------ Data supplied

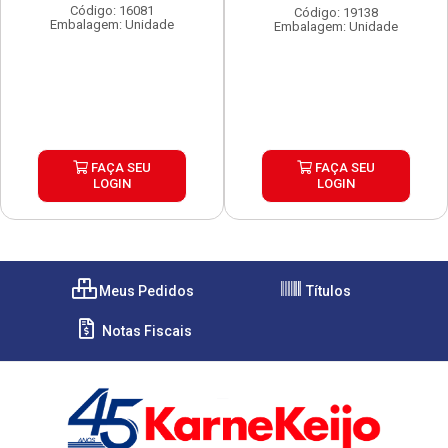
Código: 16081
Código: 19138
Embalagem: Unidade
Embalagem: Unidade
FAÇA SEU
FAÇA SEU
LOGIN
LOGIN
Meus Pedidos
Títulos
Notas Fiscais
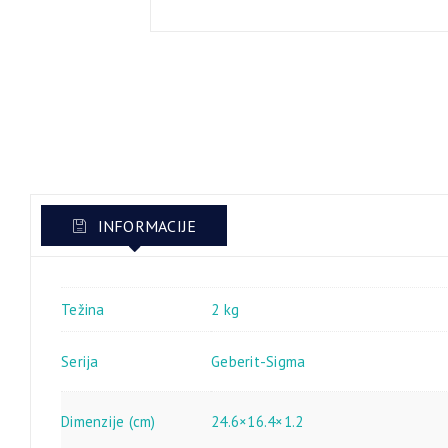
INFORMACIJE
Težina
2 kg
Serija
Geberit-Sigma
Dimenzije (cm)
24.6×16.4×1.2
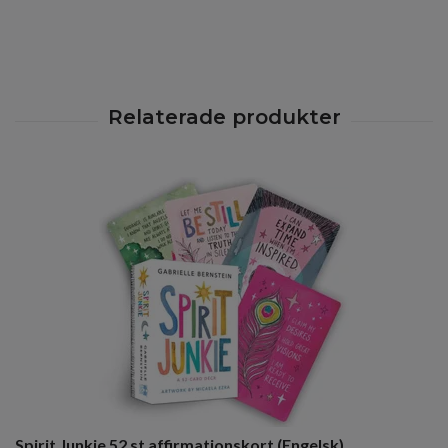
Spirit Junkie 52 st affirmationskort (Engelsk)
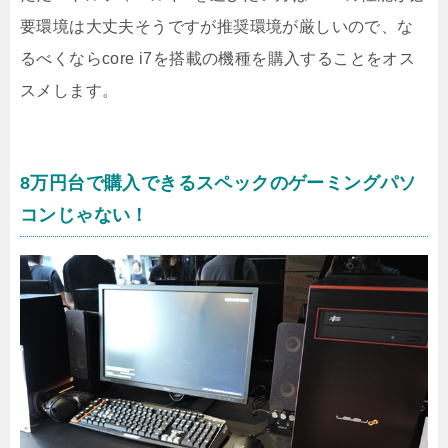
要環境は大丈夫そうですが推奨環境が厳しいので、な
るべくならcore i7を搭載の機種を購入することをオス
スメします。
8万円台で購入できるスペックのゲーミングパソ
コンじゃない！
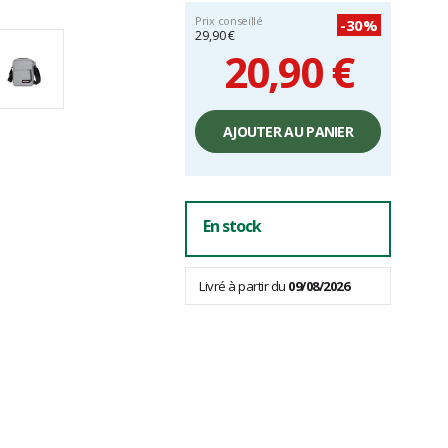
Prix conseillé
-30%
29,90 €
20,90 €
Prix
unitaire,
AJOUTER AU PANIER
hors
frais
En stock
Livré à partir du
09/08/2026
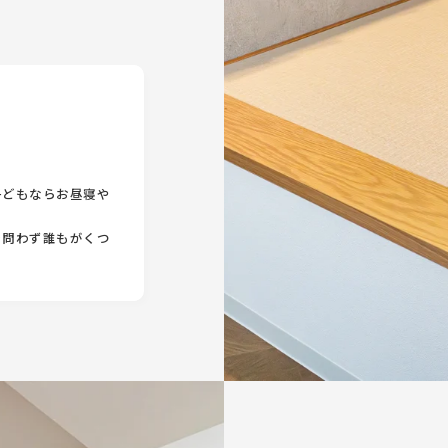
子どもならお昼寝や
を問わず誰もがくつ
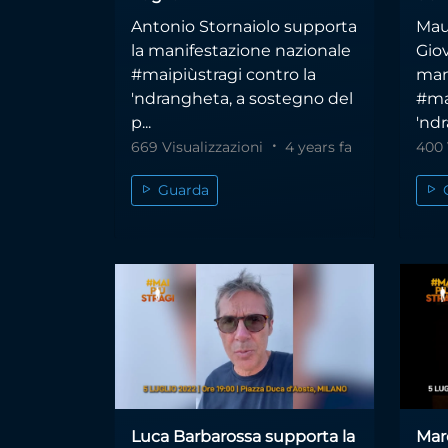
Antonio Stornaiolo supporta
Mau
la manifestazione nazionale
Gio
#maipiùstragi contro la
man
'ndrangheta, a sostegno del
#ma
p...
'ndr
669 Visualizzazioni
4 years fa
400 
Guarda
Luca Barbarossa supporta la
Marc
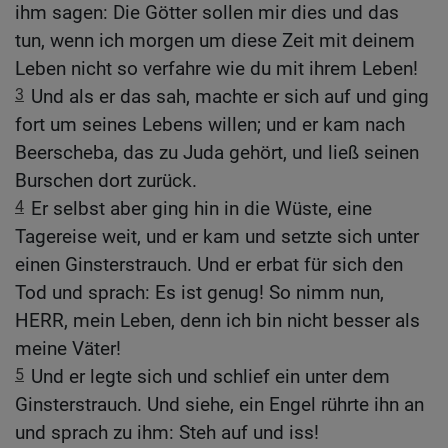
ihm sagen: Die Götter sollen mir dies und das
tun, wenn ich morgen um diese Zeit mit deinem
Leben nicht so verfahre wie du mit ihrem Leben!
3
Und als er das sah, machte er sich auf und ging
fort um seines Lebens willen; und er kam nach
Beerscheba, das zu Juda gehört, und ließ seinen
Burschen dort zurück.
4
Er selbst aber ging hin in die Wüste, eine
Tagereise weit, und er kam und setzte sich unter
einen Ginsterstrauch. Und er erbat für sich den
Tod und sprach: Es ist genug! So nimm nun,
HERR, mein Leben, denn ich bin nicht besser als
meine Väter!
5
Und er legte sich und schlief ein unter dem
Ginsterstrauch. Und siehe, ein Engel rührte ihn an
und sprach zu ihm: Steh auf und iss!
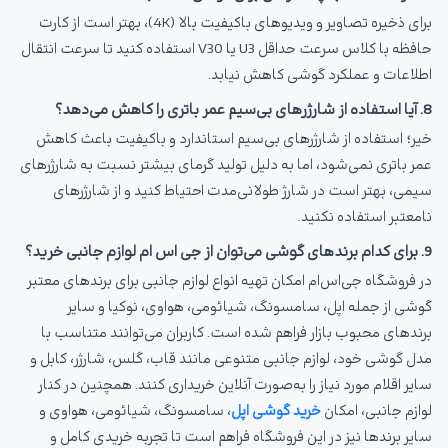
برای ذخیره تصاویر و ویدیوهای باکیفیت بالا (4K)، بهتر است از کارت
حافظه با کلاس سرعت حداقل U3 یا V30 استفاده کنید تا سرعت انتقال
اطلاعات و عملکرد گوشی کاهش نیابد.
8. آیا استفاده از شارژرهای بی‌سیم عمر باتری را کاهش می‌دهد؟
خیر؛ استفاده از شارژرهای بی‌سیم استاندارد و باکیفیت باعث کاهش
عمر باتری نمی‌شود، اما به دلیل تولید گرمای بیشتر نسبت به شارژرهای
سیمی، بهتر است در شارژ طولانی‌مدت احتیاط کنید و از شارژرهای
نامعتبر استفاده نکنید.
9. برای کدام برندهای گوشی می‌توان از جی اس ام لوازم جانبی خرید؟
در فروشگاه جی‌اس‌ام امکان تهیه انواع لوازم جانبی برای برندهای معتبر
گوشی از جمله اپل، سامسونگ، شیائومی، هواوی، نوکیا و سایر
برندهای محبوب بازار فراهم شده است. کاربران می‌توانند متناسب با
مدل گوشی خود، لوازم جانبی متنوعی مانند قاب، گلس، شارژر، کابل و
سایر اقلام مورد نیاز را به‌صورت آنلاین خریداری کنند. همچنین در کنار
لوازم جانبی، امکان
خرید گوشی اپل
، سامسونگ، شیائومی، هواوی و
سایر برندها نیز در این فروشگاه فراهم است تا تجربه خریدی کامل و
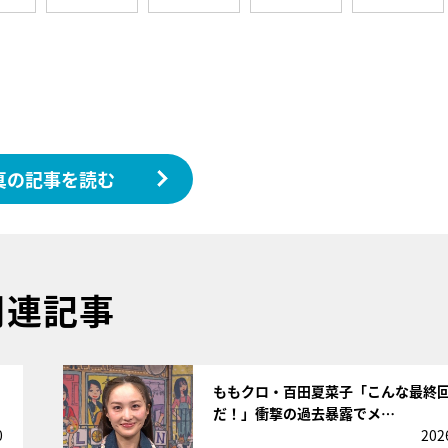
真の記事を読む
関連記事
サムネイル
」
ももクロ・百田夏菜子「こんな最終
だ！」衝撃の過去暴露でメ…
0
202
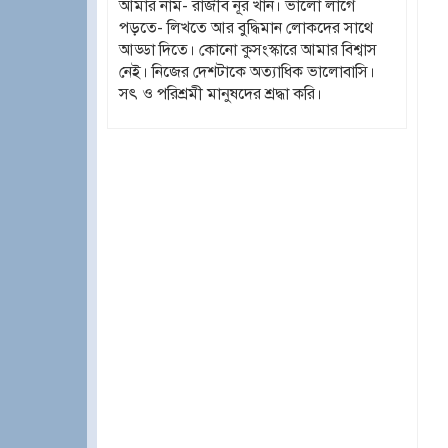
আমার নাম- রাজীব নূর খান। ভালো লাগে
পড়তে- লিখতে আর বুদ্ধিমান লোকদের সাথে
আড্ডা দিতে। কোনো কুসংস্কারে আমার বিশ্বাস
নেই। নিজের দেশটাকে অত্যাধিক ভালোবাসি।
সৎ ও পরিশ্রমী মানুষদের শ্রদ্ধা করি।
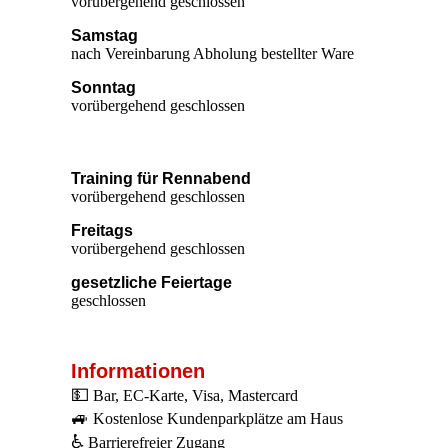
vorübergehend geschlossen
Samstag
nach Vereinbarung Abholung bestellter Ware
Sonntag
vorübergehend geschlossen
Training für Rennabend
vorübergehend geschlossen
Freitags
vorübergehend geschlossen
gesetzliche Feiertage
geschlossen
Informationen
💵
Bar, EC-Karte, Visa, Mastercard
🚙
Kostenlose Kundenparkplätze am Haus
♿
Barrierefreier Zugang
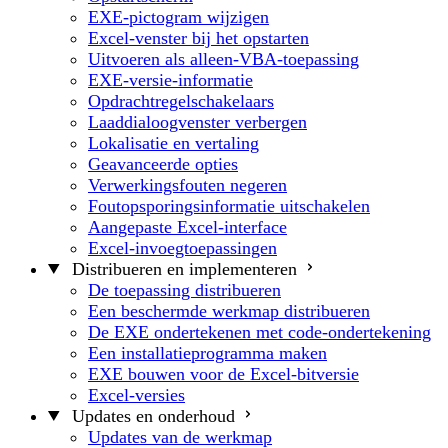
EXE-pictogram wijzigen
Excel-venster bij het opstarten
Uitvoeren als alleen-VBA-toepassing
EXE-versie-informatie
Opdrachtregelschakelaars
Laaddialoogvenster verbergen
Lokalisatie en vertaling
Geavanceerde opties
Verwerkingsfouten negeren
Foutopsporingsinformatie uitschakelen
Aangepaste Excel-interface
Excel-invoegtoepassingen
Distribueren en implementeren
De toepassing distribueren
Een beschermde werkmap distribueren
De EXE ondertekenen met code-ondertekening
Een installatieprogramma maken
EXE bouwen voor de Excel-bitversie
Excel-versies
Updates en onderhoud
Updates van de werkmap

------------

*Exercise brief*:
A word-for-word copy of all the records above is required, with the pictures left out.

*Output for this exercise*:
Código: 16081
Código: 19138
Embalagem: Unidade
Embalagem: Unidade
FAÇA SEU
FAÇA SEU
LOGIN
LOGIN
Meus Pedidos
Títulos
Notas Fiscais
INFORMACIJE
Težina
2 kg
Serija
Geberit-Sigma
Dimenzije (cm)
24.6×16.4×1.2
Spirit Junkie 52 st affirmationskort (Engelsk)
要環境は大丈夫そうですが推奨環境が厳しいので、な
るべくならcore i7を搭載の機種を購入することをオス
スメします。
8万円台で購入できるスペックのゲーミングパソ
コンじゃない！
Prix conseillé
-30%
29,90 €
20,90 €
Prix
unitaire,
AJOUTER AU PANIER
hors
frais
En stock
Livré à partir du
09/08/2026
子どもならお昼寝や
を問わず誰もがくつ
Antonio Stornaiolo supporta
Mau
la manifestazione nazionale
Gio
#maipiùstragi contro la
man
'ndrangheta, a sostegno del
#ma
p...
'ndr
669 Visualizzazioni
4 years fa
400 
Guarda
Luca Barbarossa supporta la
Marc
ihm sagen: Die Götter sollen mir dies und das
tun, wenn ich morgen um diese Zeit mit deinem
Leben nicht so verfahre wie du mit ihrem Leben!
3
Und als er das sah, machte er sich auf und ging
fort um seines Lebens willen; und er kam nach
Beerscheba, das zu Juda gehört, und ließ seinen
Burschen dort zurück.
4
Er selbst aber ging hin in die Wüste, eine
Tagereise weit, und er kam und setzte sich unter
einen Ginsterstrauch. Und er erbat für sich den
Tod und sprach: Es ist genug! So nimm nun,
HERR, mein Leben, denn ich bin nicht besser als
meine Väter!
5
Und er legte sich und schlief ein unter dem
Ginsterstrauch. Und siehe, ein Engel rührte ihn an
und sprach zu ihm: Steh auf und iss!
برای ذخیره تصاویر و ویدیوهای باکیفیت بالا (4K)، بهتر است از کارت
حافظه با کلاس سرعت حداقل U3 یا V30 استفاده کنید تا سرعت انتقال
اطلاعات و عملکرد گوشی کاهش نیابد.
8. آیا استفاده از شارژرهای بی‌سیم عمر باتری را کاهش می‌دهد؟
خیر؛ استفاده از شارژرهای بی‌سیم استاندارد و باکیفیت باعث کاهش
عمر باتری نمی‌شود، اما به دلیل تولید گرمای بیشتر نسبت به شارژرهای
سیمی، بهتر است در شارژ طولانی‌مدت احتیاط کنید و از شارژرهای
نامعتبر استفاده نکنید.
9. برای کدام برندهای گوشی می‌توان از جی اس ام لوازم جانبی خرید؟
در فروشگاه جی‌اس‌ام امکان تهیه انواع لوازم جانبی برای برندهای معتبر
گوشی از جمله اپل، سامسونگ، شیائومی، هواوی، نوکیا و سایر
برندهای محبوب بازار فراهم شده است. کاربران می‌توانند متناسب با
مدل گوشی خود، لوازم جانبی متنوعی مانند قاب، گلس، شارژر، کابل و
سایر اقلام مورد نیاز را به‌صورت آنلاین خریداری کنند. همچنین در کنار
لوازم جانبی، امکان
خرید گوشی اپل
، سامسونگ، شیائومی، هواوی و
سایر برندها نیز در این فروشگاه فراهم است تا تجربه خریدی کامل و
真の記事を読む
関連記事
サムネイル
」
ももクロ・百田夏菜子「こんな最終
だ！」衝撃の過去暴露でメ…
0
202
আমার নাম- রাজীব নূর খান। ভালো লাগে
পড়তে- লিখতে আর বুদ্ধিমান লোকদের সাথে
আড্ডা দিতে। কোনো কুসংস্কারে আমার বিশ্বাস
নেই। নিজের দেশটাকে অত্যাধিক ভালোবাসি।
সৎ ও পরিশ্রমী মানুষদের শ্রদ্ধা করি।
vorübergehend geschlossen
Samstag
nach Vereinbarung Abholung bestellter Ware
Sonntag
vorübergehend geschlossen
Training für Rennabend
vorübergehend geschlossen
Freitags
vorübergehend geschlossen
gesetzliche Feiertage
geschlossen
Informationen
💵
Bar, EC-Karte, Visa, Mastercard
🚙
Kostenlose Kundenparkplätze am Haus
♿
Barrierefreier Zugang
EXE-pictogram wijzigen
Excel-venster bij het opstarten
Uitvoeren als alleen-VBA-toepassing
EXE-versie-informatie
Opdrachtregelschakelaars
Laaddialoogvenster verbergen
Lokalisatie en vertaling
Geavanceerde opties
Verwerkingsfouten negeren
Foutopsporingsinformatie uitschakelen
Aangepaste Excel-interface
Excel-invoegtoepassingen
Distribueren en implementeren
De toepassing distribueren
Een beschermde werkmap distribueren
De EXE ondertekenen met code-ondertekening
Een installatieprogramma maken
EXE bouwen voor de Excel-bitversie
Excel-versies
Updates en onderhoud
Updates van de werkmap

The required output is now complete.